As coronavirus cases, deaths and hospitalizations continue to rise across the state, Arizona’s public health officials are warning of an active increase in the virus that will worsen without widespread mitigation tactics.
The statewide percent positivity for COVID-19 increased to 9% last week. A rate of 5% is a good indicator the spread of the virus is under control.
Arizona reported over 13,000 cases the week of Nov. 1, an 187% increase from the beginning of last month, according to data from the Arizona Department of Health Services (ADHS).
Today, Arizona reported nearly 1,400 new coronavirus cases and hit a statewide total of 266,562 cases. Pima County reported 191 new cases today and has seen 31,538 total cases.
According to Christ. COVID-19-like illness is also on the rise with increased inpatient and emergency room visits.
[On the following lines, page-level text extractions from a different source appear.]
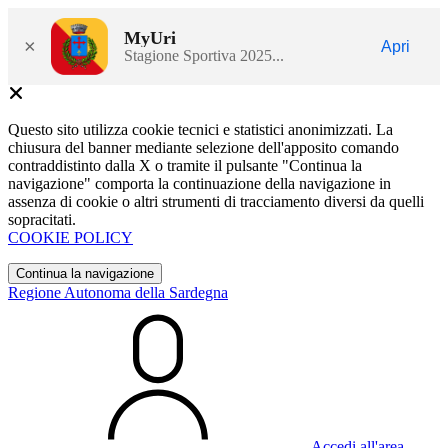
MyUri
×
Apri
Stagione Sportiva 2025...
Questo sito utilizza cookie tecnici e statistici anonimizzati. La
chiusura del banner mediante selezione dell'apposito comando
contraddistinto dalla X o tramite il pulsante "Continua la
navigazione" comporta la continuazione della navigazione in
assenza di cookie o altri strumenti di tracciamento diversi da quelli
sopracitati.
COOKIE POLICY
Continua la navigazione
Regione Autonoma della Sardegna
Accedi all'area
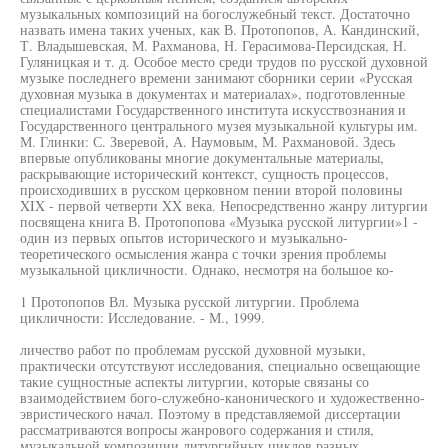
музыкальных композиций на богослужебный текст. Достаточно
назвать имена таких ученых, как В. Протопопов, А. Кандинский,
Т. Владышевская, М. Рахманова, Н. Герасимова-Персидская, Н.
Гуляницкая и т. д. Особое место среди трудов по русской духовной
музыке последнего времени занимают сборники серии «Русская
духовная музыка в документах и материалах», подготовленные
специалистами Государственного института искусствознания и
Государственного центрального музея музыкальной культуры им.
М. Глинки: С. Зверевой, А. Наумовым, М. Рахмановой. Здесь
впервые опубликованы многие документальные материалы,
раскрывающие исторический контекст, сущность процессов,
происходивших в русском церковном пении второй половины
XIX - первой четверти XX века. Непосредственно жанру литургии
посвящена книга В. Протопопова «Музыка русской литургии»1 -
один из первых опытов исторического и музыкально-
теоретического осмысления жанра с точки зрения проблемы
музыкальной цикличности. Однако, несмотря на большое ко-
1 Протопопов Вл. Музыка русской литургии. Проблема
цикличности: Исследование. - М., 1999.
личество работ по проблемам русской духовной музыки,
практически отсутствуют исследования, специально освещающие
такие сущностные аспекты литургии, которые связаны со
взаимодействием бого-служебно-канонического и художественно-
эвристического начал. Поэтому в представляемой диссертации
рассматриваются вопросы жанрового содержания и стиля,
музыкальной композиции литургийных циклов разных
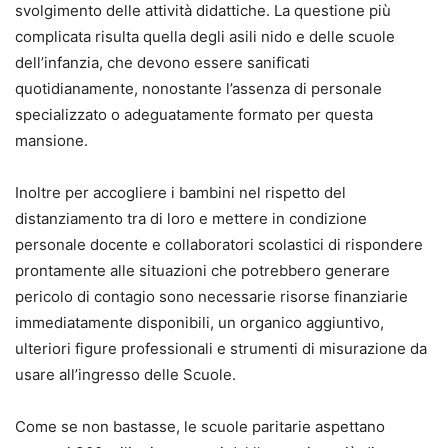
svolgimento delle attività didattiche. La questione più
complicata risulta quella degli asili nido e delle scuole
dell’infanzia, che devono essere sanificati
quotidianamente, nonostante l’assenza di personale
specializzato o adeguatamente formato per questa
mansione.
Inoltre per accogliere i bambini nel rispetto del
distanziamento tra di loro e mettere in condizione
personale docente e collaboratori scolastici di rispondere
prontamente alle situazioni che potrebbero generare
pericolo di contagio sono necessarie risorse finanziarie
immediatamente disponibili, un organico aggiuntivo,
ulteriori figure professionali e strumenti di misurazione da
usare all’ingresso delle Scuole.
Come se non bastasse, le scuole paritarie aspettano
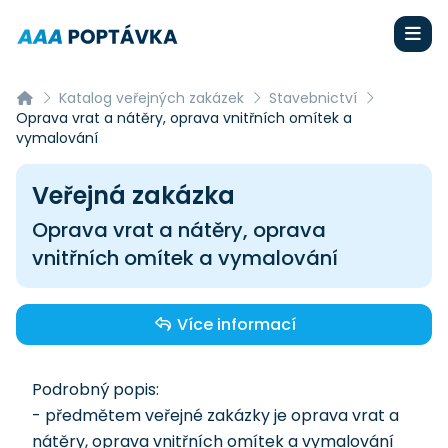
Katalog veřejných zakázek
Stavebnictví
Oprava vrat a nátěry, oprava vnitřních omítek a
vymalování
Veřejná zakázka
Oprava vrat a nátěry, oprava
vnitřních omítek a vymalování
Více informací
Podrobný popis:
- předmětem veřejné zakázky je oprava vrat a
nátěry, oprava vnitřních omítek a vymalování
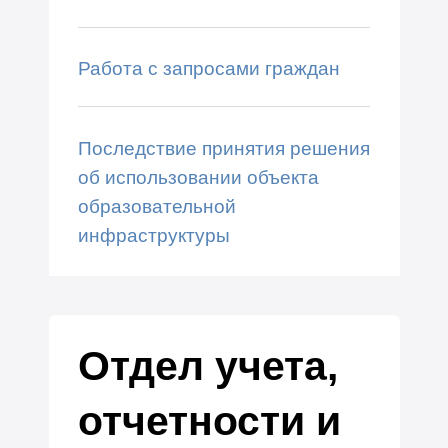
Работа с запросами граждан
Последствие принятия решения
об использовании объекта
образовательной
инфраструктуры
Отдел учета,
отчетности и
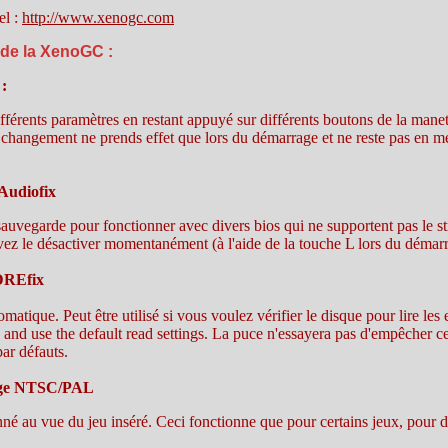
el :
http://www.xenogc.com
 de la XenoGC :
 :
fférents paramètres en restant appuyé sur différents boutons de la mane
hangement ne prends effet que lors du démarrage et ne reste pas en m
'Audiofix
sauvegarde pour fonctionner avec divers bios qui ne supportent pas le s
ez le désactiver momentanément (à l'aide de la touche L lors du déma
 DREfix
matique. Peut être utilisé si vous voulez vérifier le disque pour lire les 
s and use the default read settings. La puce n'essayera pas d'empêcher ce
par défauts.
hage NTSC/PAL
nné au vue du jeu inséré. Ceci fonctionne que pour certains jeux, pour d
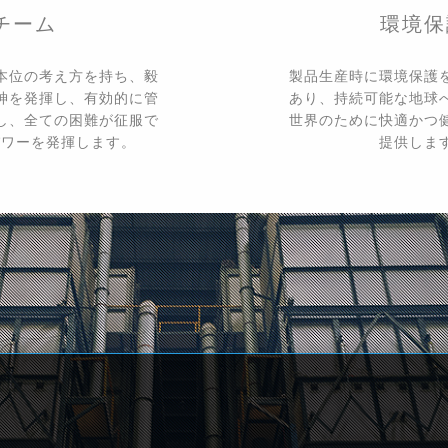
チーム
環境保
本位の考え方を持ち、毅
製品生産時に環境保護
神を発揮し、有効的に管
あり、持続可能な地球
し、全ての困難が征服で
世界のために快適かつ
パワーを発揮します。
提供しま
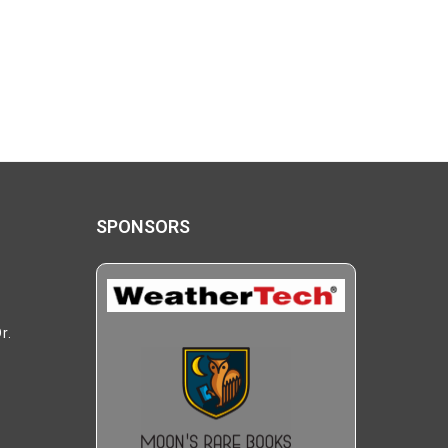
SPONSORS
r.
She said although the state’s hospitals are reporting sufficient capacity, they’re also reporting a higher number of beds in use.
The Arizona Surge Line, a system established by ADHS in April that prevents one hospital from becoming overwhelmed by facilitating COVID-19 patient admission and transfer, is seeing increased instances of these transfers. Christ called this “an early indicator of hospital capacity concerns.”
The health director said while statewide benchmarks for businesses and schools to reopen are being met, metrics tracking case rates, percent positivity and COVID-like illness are all increasing.
Christ said the age group ranging from 20 to 44 makes up nearly 50% of the coronavirus cases in Arizona, but that these are mostly “college-age individuals.”
ADHS asks everyone to practice mitigation tactics such as frequent hand-washing, physical distancing and mask-wearing.
“We urge all Arizonans to appropriately wear a mask, whether or not they live in an area with a mandate,” Christ said in the video.
Christ called the recent news about a potential COVID-19 vaccine “exciting,” but said, “this no time to let up on masks, distancing and other precautions that slow the spread.”
With the upcoming holiday season approaching, ADHS asks everyone to safely celebrate by moving gatherings outside, increasing ventilation by opening doors and windows and virtually celebrating with elderly and high-risk individuals.
“This has been a difficult year, and many have grown tired of the mitigation strategies, but we can’t let up,” Christ said. “We know these strategies work in keeping our community safe, our schools open and our kids and loved ones healthy.”